How I Did This Month
I love working out with Leslie! We do mostly strength training together, using things like a stability ball to "engage my core." (I do my cardio -- a few gym classes and my elliptical machine -- on my own.) I'm a little tired, but I'm not as sore as I thought I'd be. During one stretching and breathing exercise with Leslie, I broke down and started crying -- it was such a stress release!
Eating more fish has been difficult (I don't really like seafood). So has cutting back on my late-night cereal habit. But I'm getting better. Lois, my life coach, gave me a great mantra to remember: "Chocolate isn't fattening, self-criticism is." I tend to beat myself up when I have a diet or exercise lapse -- like eating a brownie the night before my 30-day weigh-in. But Lois pointed out that when a child is learning to walk, you don't yell at her for falling down; you remove sharp objects, close cabinet doors, and do anything you can to make it easier for her. Now when I slip up, I say, "Hmm. I chose to eat a brownie today. I wonder why I did that...."

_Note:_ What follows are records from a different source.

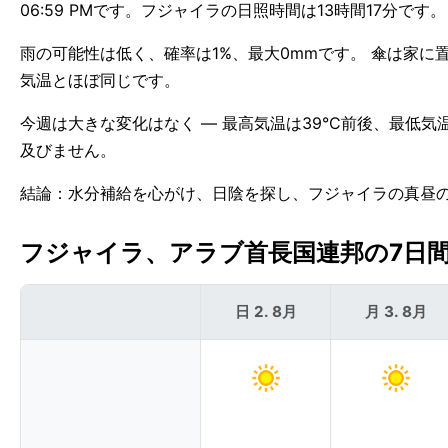
06:59 PMです。フジャイラの日照時間は13時間17分です。
雨の可能性は低く、確率は1%、最大0mmです。 傘は家に
気温とほぼ同じです。
今週は大きな変化はなく — 最高気温は39°C前後、最低気
及びません。
結論：水分補給を心がけ、日陰を探し、フジャイラの真昼
フジャイラ、アラブ首長国連邦の7日間天
日 2. 8月
月 3. 8月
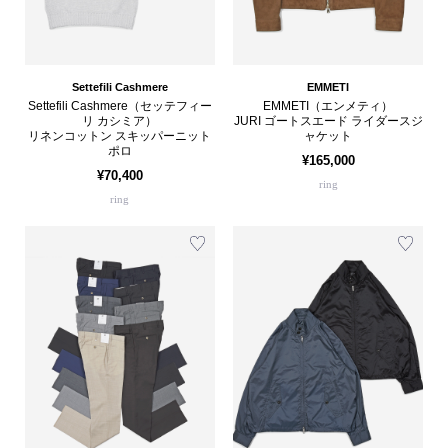
Settefili Cashmere
EMMETI
Settefili Cashmere（セッテフィー
EMMETI（エンメティ）
リ カシミア）
JURI ゴートスエード ライダースジ
リネンコットン スキッパーニット
ャケット
ポロ
¥165,000
¥70,400
ring
ring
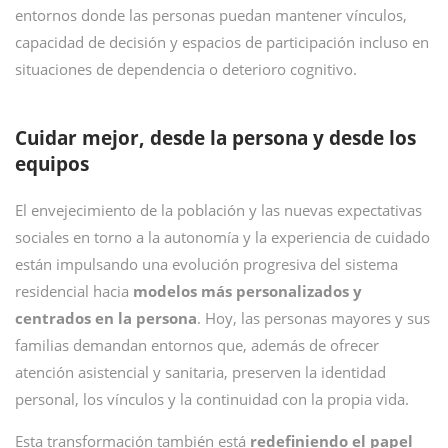
entornos donde las personas puedan mantener vínculos,
capacidad de decisión y espacios de participación incluso en
situaciones de dependencia o deterioro cognitivo.
Cuidar mejor, desde la persona y desde los
equipos
El envejecimiento de la población y las nuevas expectativas
sociales en torno a la autonomía y la experiencia de cuidado
están impulsando una evolución progresiva del sistema
residencial hacia
modelos más personalizados y
centrados en la persona
. Hoy, las personas mayores y sus
familias demandan entornos que, además de ofrecer
atención asistencial y sanitaria, preserven la identidad
personal, los vínculos y la continuidad con la propia vida.
Esta transformación también está
redefiniendo el papel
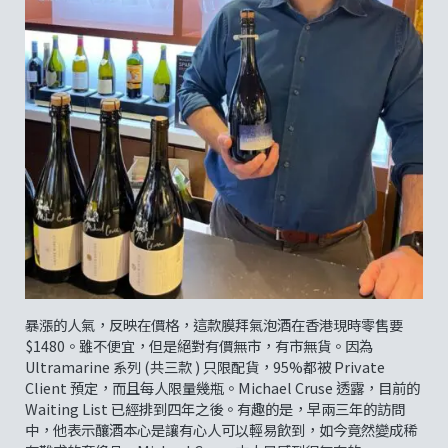
暴漲的人氣，反映在價格，這款膜拜氣泡酒在香港現時零售要
$1480。雖不便宜，但是絕對有價無市，有市無貨。因為
Ultramarine 系列 (共三款 ) 只限配貨，95%都被 Private
Client 預定，而且每人限量幾瓶。Michael Cruse 透露，目前的
Waiting List 已經排到四年之後。有趣的是，早兩三年的訪問
中，他表示釀酒本心是讓有心人可以輕易飲到，如今竟然變成稀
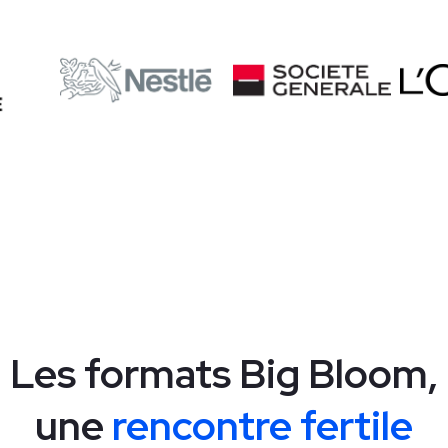
Les formats Big Bloom,
une
rencontre fertile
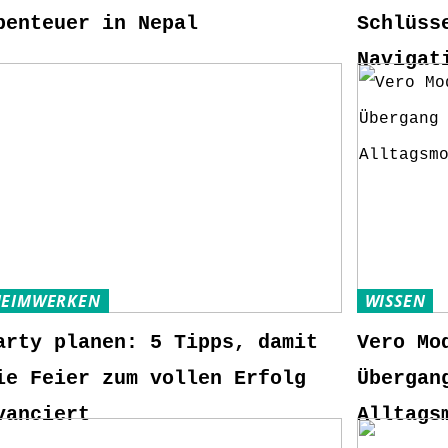
benteuer in Nepal
Schlüss
Navigat
HEIMWERKEN
WISSEN
arty planen: 5 Tipps, damit
Vero Mo
ie Feier zum vollen Erfolg
Übergan
vanciert
Alltags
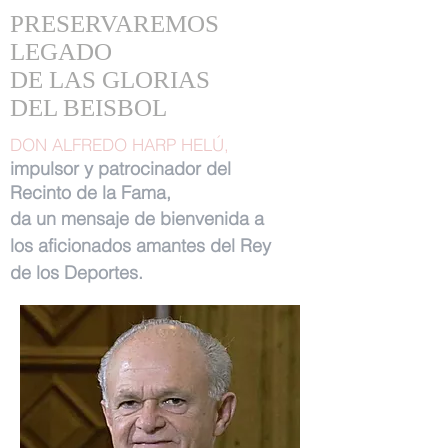
PRESERVAREMOS
LEGADO
DE LAS GLORIAS
DEL BEISBOL
DON ALFREDO HARP HELÚ,
impulsor y patrocinador del
Recinto de la Fama,
da un mensaje de bienvenida a
los aficionados amantes del Rey
de los Deportes.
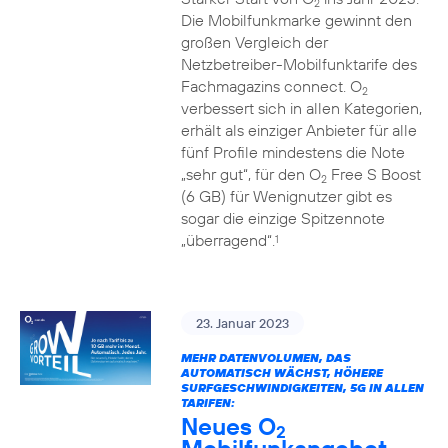
2
Die Mobilfunkmarke gewinnt den
großen Vergleich der
Netzbetreiber-Mobilfunktarife des
Fachmagazins connect. O
2
verbessert sich in allen Kategorien,
erhält als einziger Anbieter für alle
fünf Profile mindestens die Note
„sehr gut“, für den O
Free S Boost
2
(6 GB) für Wenignutzer gibt es
sogar die einzige Spitzennote
„überragend“.
1
23. Januar 2023
MEHR DATENVOLUMEN, DAS
AUTOMATISCH WÄCHST, HÖHERE
SURFGESCHWINDIGKEITEN, 5G IN ALLEN
TARIFEN:
Neues O
2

My new mind-set (and workout) has started to pay off: I lost four pounds! People have said they notice a difference in me: My face is a little slimmer, and my self-esteem is inching up from the compliments!
|Weight:||150 lb||146 lb|
|Clothing Size:||12||10 to 12|
|Left to Lose :||20 lb||16 lb.|
- Have a healthy morning snack before work every day.
- Eat two servings each of fruit and dairy and three servings of vegetables each day.
- Have fish three times a week.
- Do 100 minutes of cardio and 120 minutes of strength training per week.
- Plan next week's meals each Sunday afternoon.
- Reconnect with husband via monthly date night.
- Avoid self-criticism after slipups.